**The task**
If a line in the entries includes "palavras", show that line.

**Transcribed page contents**

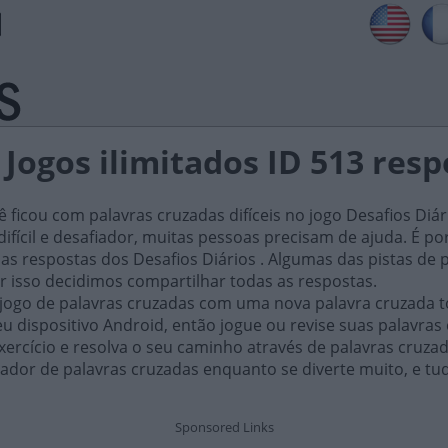
 Jogos ilimitados ID 513 res
ficou com palavras cruzadas difíceis no jogo Desafios Diár
ifícil e desafiador, muitas pessoas precisam de ajuda. É por i
as respostas dos Desafios Diários . Algumas das pistas de 
or isso decidimos compartilhar todas as respostas.
 jogo de palavras cruzadas com uma nova palavra cruzada t
 dispositivo Android, então jogue ou revise suas palavras
xercício e resolva o seu caminho através de palavras cruza
ador de palavras cruzadas enquanto se diverte muito, e tu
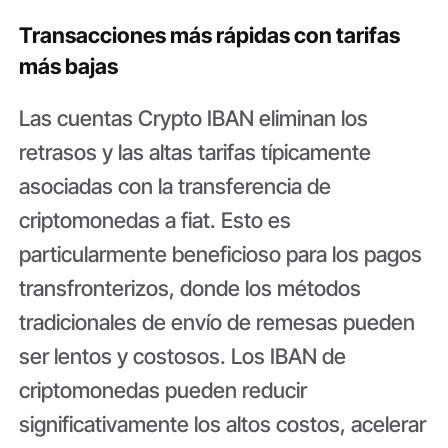
Transacciones más rápidas con tarifas
más bajas
Las cuentas Crypto IBAN eliminan los
retrasos y las altas tarifas típicamente
asociadas con la transferencia de
criptomonedas a fiat. Esto es
particularmente beneficioso para los pagos
transfronterizos, donde los métodos
tradicionales de envío de remesas pueden
ser lentos y costosos. Los IBAN de
criptomonedas pueden reducir
significativamente los altos costos, acelerar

**Finished task**
ficou com palavras cruzadas difíceis no jogo Desafios Diár
 jogo de palavras cruzadas com uma nova palavra cruzada t
 dispositivo Android, então jogue ou revise suas palavras
xercício e resolva o seu caminho através de palavras cruza
ador de palavras cruzadas enquanto se diverte muito, e tu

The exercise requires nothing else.